Une autre alternative aurait été de délaisser le marché français et de se renforcer encore plus sur l'international avec des rachats de compagnies, tout en réduisant les coûts salariaux sur sur les vols moyen et long-courriers.

Ce changement de direction veut-il dire que la compagnie va préférer cette option dans les prochains mois? ou faire les deux?

Désormais Jean-Cyril Spinetta (le Président du Conseil d’administration du Groupe Air France-KLM) , le nouveau Président directeur général du groupe Air France-KLM et Leo Van Wijk, le Directeur général délégué du groupe Air France-KLM vont devoir montrer au marché qu'ils ont eu raison de reprendre les rênes avant de laisser la place à Alexandre de Juniac qui s'occupera en particulier de la compagnie française en tant que PDG d'Air France.
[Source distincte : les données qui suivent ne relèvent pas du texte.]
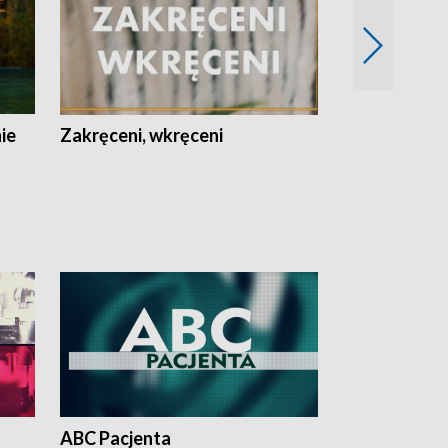
nie
Zakręceni, wkręceni
Skarby Łodzi
ABC Pacjenta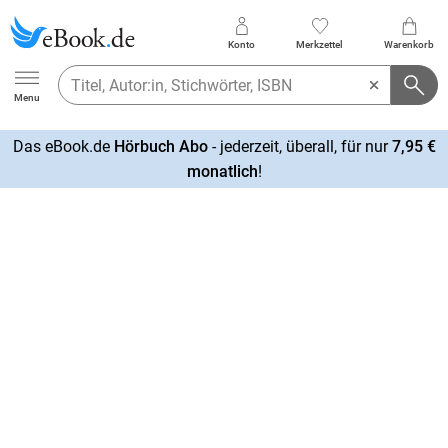
Konto
Merkzettel
Warenkorb
Ebook.de
Menu
Das eBook.de
Hörbuch Abo
- jederzeit, überall, für nur
7,95 €
mehr
monatlich
!
erfahren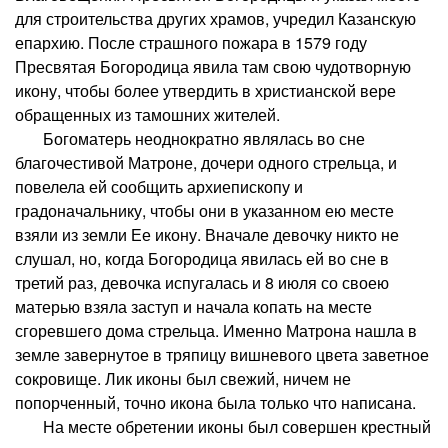
для строительства других храмов, учредил Казанскую
епархию. После страшного пожара в 1579 году
Пресвятая Богородица явила там свою чудотворную
икону, чтобы более утвердить в христианской вере
обращенных из тамошних жителей.
Богоматерь неоднократно являлась во сне
благочестивой Матроне, дочери одного стрельца, и
повелела ей сообщить архиепископу и
градоначальнику, чтобы они в указанном ею месте
взяли из земли Ее икону. Вначале девочку никто не
слушал, но, когда Богородица явилась ей во сне в
третий раз, девочка испугалась и 8 июля со своею
матерью взяла заступ и начала копать на месте
сгоревшего дома стрельца. Именно Матрона нашла в
земле завернутое в тряпицу вишневого цвета заветное
сокровище. Лик иконы был свежий, ничем не
попорченный, точно икона была только что написана.
На месте обретении иконы был совершен крестный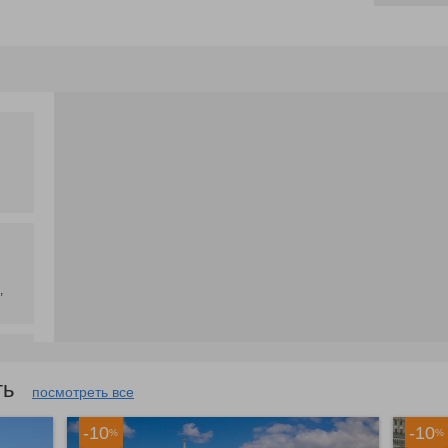
,
еть
,
посмотреть все
-10
-10
%
%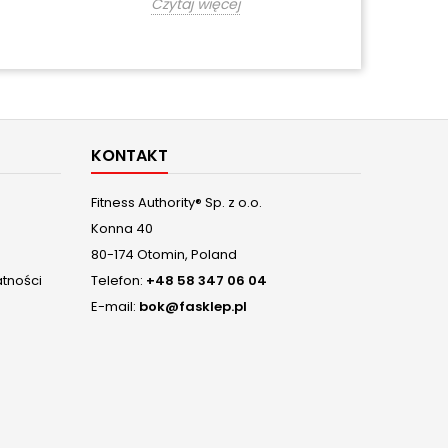
Czytaj więcej
KONTAKT
Fitness Authority® Sp. z o.o.
Konna 40
80-174 Otomin, Poland
atności
Telefon:
+48 58 347 06 04
E-mail:
bok@fasklep.pl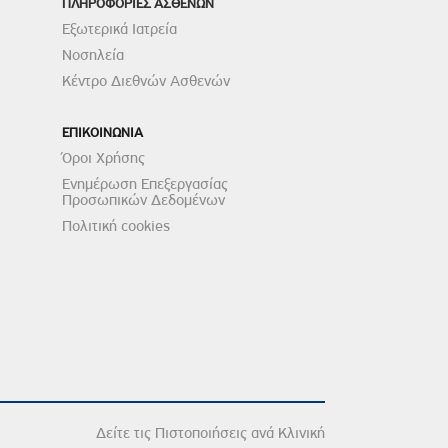
ΠΛΗΡΟΦΟΡΙΕΣ ΑΣΘΕΝΩΝ
Εξωτερικά Ιατρεία
Νοσηλεία
Κέντρο Διεθνών Ασθενών
ΕΠΙΚΟΙΝΩΝΙΑ
Όροι Χρήσης
Ενημέρωση Επεξεργασίας
Προσωπικών Δεδομένων
Πολιτική cookies
Δείτε τις Πιστοποιήσεις ανά Κλινική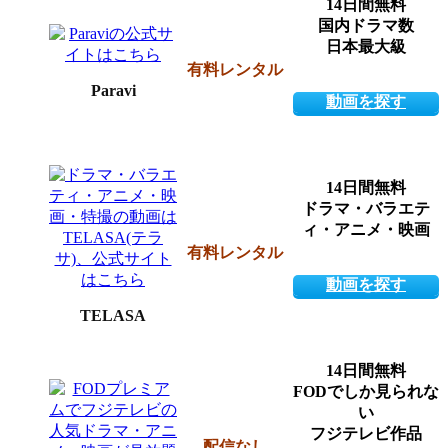
14日間無料
国内ドラマ数
日本最大級
有料レンタル
Paravi
動画を探す
14日間無料
ドラマ・バラエテ
ィ・アニメ・映画
有料レンタル
動画を探す
TELASA
14日間無料
FODでしか見られな
い
フジテレビ作品
配信なし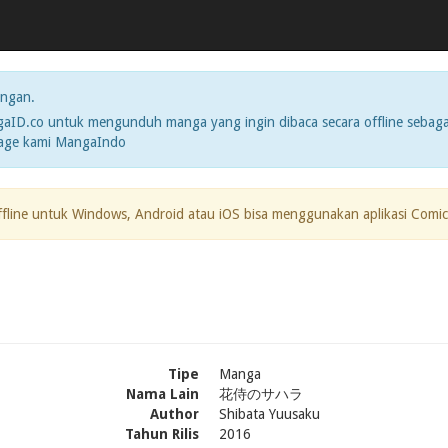
ngan.
ID.co untuk mengunduh manga yang ingin dibaca secara offline sebaga
page kami MangaIndo
ffline untuk Windows, Android atau iOS bisa menggunakan aplikasi Comic
Tipe
Manga
Nama Lain
花侍のサハラ
Author
Shibata Yuusaku
Tahun Rilis
2016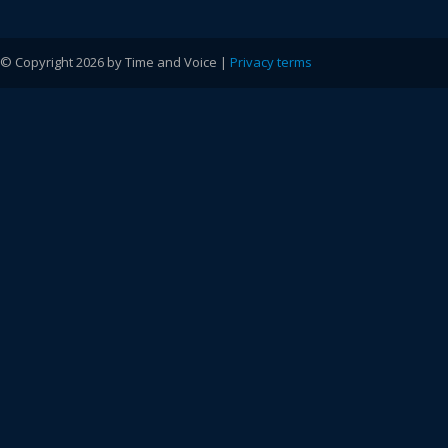
© Copyright 2026 by Time and Voice |
Privacy terms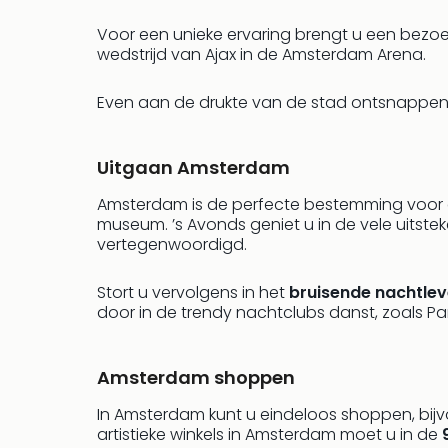
Voor een unieke ervaring brengt u een bezo
wedstrijd van Ajax in de Amsterdam Arena.
Even aan de drukte van de stad ontsnappen
Uitgaan Amsterdam
Amsterdam is de perfecte bestemming voor 
museum. ’s Avonds geniet u in de vele uitstek
vertegenwoordigd.
Stort u vervolgens in het
bruisende nachtle
door in de trendy nachtclubs danst, zoals P
Amsterdam shoppen
In Amsterdam kunt u eindeloos shoppen, bi
artistieke winkels in Amsterdam moet u in de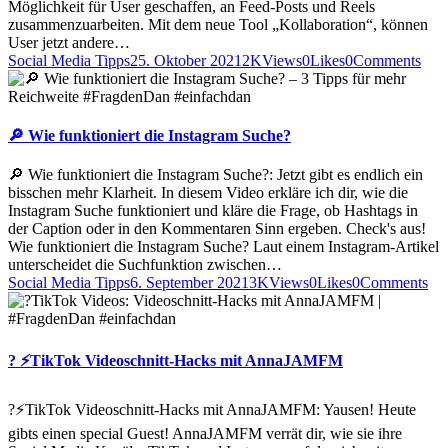
Möglichkeit für User geschaffen, an Feed-Posts und Reels
zusammenzuarbeiten. Mit dem neue Tool „Kollaboration“, können
User jetzt andere…
Social Media Tipps
25. Oktober 2021
2K
Views
0
Likes
0
Comments
🔎 Wie funktioniert die Instagram Suche?
🔎 Wie funktioniert die Instagram Suche?: Jetzt gibt es endlich ein
bisschen mehr Klarheit. In diesem Video erkläre ich dir, wie die
Instagram Suche funktioniert und kläre die Frage, ob Hashtags in
der Caption oder in den Kommentaren Sinn ergeben. Check's aus!
Wie funktioniert die Instagram Suche? Laut einem Instagram-Artikel
unterscheidet die Suchfunktion zwischen…
Social Media Tipps
6. September 2021
3K
Views
0
Likes
0
Comments
? ⚡️TikTok Videoschnitt-Hacks mit AnnaJAMFM
?⚡️TikTok Videoschnitt-Hacks mit AnnaJAMFM: Yausen! Heute
gibts einen special Guest! AnnaJAMFM verrät dir, wie sie ihre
Une chose est sure: l'année 2012 comme les précédentes ne sera pas de tout repos pour la nouvelle équipe de direction, d'autant que des changements capitalistiques vont venir bouleverser la donne du marché européen en 2012 comme la privatisation de TAP, la cession de la part de l'état irlandais dans le capital d'Aer lingus sans parler des modifications capitalistiques au sein de Virgin Atlantic!